August 9, 2021

Serving God

“I am your servant; give me discernment that I may understand your statutes.” Psalm 119:125 (NIV)


Are you serving God or are you expecting God to serve you? Before giving a quick answer, let’s take a moment to consider what it really means to serve God. It’s not simply doing good things in the name of the Lord, but putting His purposes above our own. Viewing God as our Master changes our expectations of Him, and pledging our lives to His service changes how we view ourselves. The psalmist shows us how to live with a servant’s perspective.


Throughout this chapter the writer has dealt with “oppressors;” people who spread lies in order to destroy his life and reputation. Yet he continued to do “what is righteous and just” (v121). As God’s servants, our responses and reactions reflect on our Master. So, we do what is right even when others mistreat us.


That attitude is the result of looking to the Master for our “well-being” and waiting for Him to act (vv122-124). Don’t mistake God making you wait with Him not caring. He always deals with us from a heart of love—pure love. So even when we cannot see it, He is working. And His greatest work is often during periods of waiting, as we learn to totally depend upon Him.


Pure love doesn’t give us everything we want. Some of our desires will eventually be harmful, and some don’t align with the Master’s purpose. Many professing believers walk away from God and church because He didn’t do what they asked or expected. But a servant doesn’t say, “I’ll serve you if you do this or that.” God is our Lord and Master, not a genie granting wishes.

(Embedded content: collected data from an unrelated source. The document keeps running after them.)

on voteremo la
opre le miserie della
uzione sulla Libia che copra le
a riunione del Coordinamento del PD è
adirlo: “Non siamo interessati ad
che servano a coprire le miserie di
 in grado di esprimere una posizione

That’s why it’s crucial to align our thoughts and desires with His “decrees and statutes” (vv124-125). The Bible promises that God “will give you the desires of your heart.” That promise hinges upon whether you “Delight yourself in the Lord; commit your way to the Lord; trust in him” (Psalm 37:4-5 NIV). In other words, our desires are God’s desires. We stop asking for things out of selfish or wrong motives (James 4:3). As a result, we leave the consequences of serving God up to Him and keep walking along the path He lays out (vv126-128).


Are you serving God, or are you trying to do good things in exchange for Him serving you? Believers are meant to serve a higher purpose—God’s purpose. So, bow to Him in genuine humility and say, “I am your servant; help me to understand your ways.”